Part II
Should empathic responses be an expected skill of the community interpreter?
As part of our development as interpreting professionals, we should actively seek to develop empathy for people and in our practice, display empathy – even to ourselves. Our emotional reactions to the people we work with are best not repressed but considered as an opportunity to seek further meaning. In the case from last week where patients appear to have an insufficient understanding and clinicians an insufficient amount of time, frustration is signalling a threat to our value and commitment to meaning and understanding.. However, an empathic response should not be confused for a passive one. It does not mean letting people “off the hook” for insufficient comprehension or insufficient attention when both of these contradict the over-arching values of the setting, as in a medical setting.
What that means to me:
In essence, all participants in the communication event (minority and majority cultures) are yielding or expected to yield to the values of the setting. Should interpreters do the same even when these setting-specific values conflict with our professional values?
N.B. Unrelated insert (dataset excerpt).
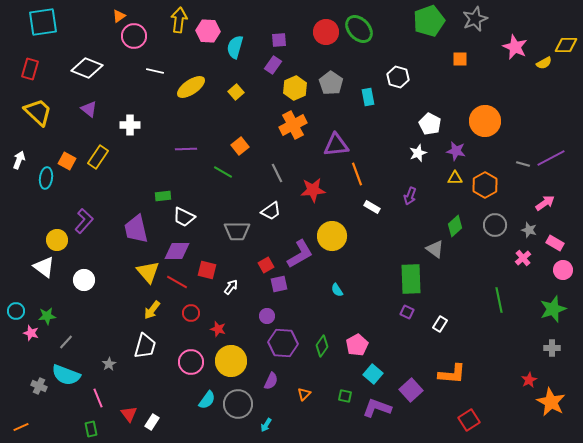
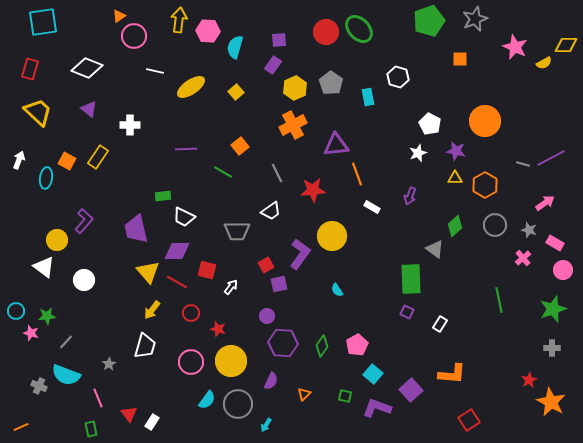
purple L-shape at (300, 254): rotated 24 degrees counterclockwise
Might “do no harm” as is the case in medical settings be prioritized over neutrality or even fidelity? Perhaps interpreters working in community settings should redefine neutrality not as a passive stance but as an active commitment to the overarching values inherent in the setting.
What that means to me:
It means the tireless and likely tiresome commitment to a three-year PhD research thesis which considers whether the best ethical stance of a community interpreter is in direct alignment with the values of the setting, even when those values conflict with the values of the profession.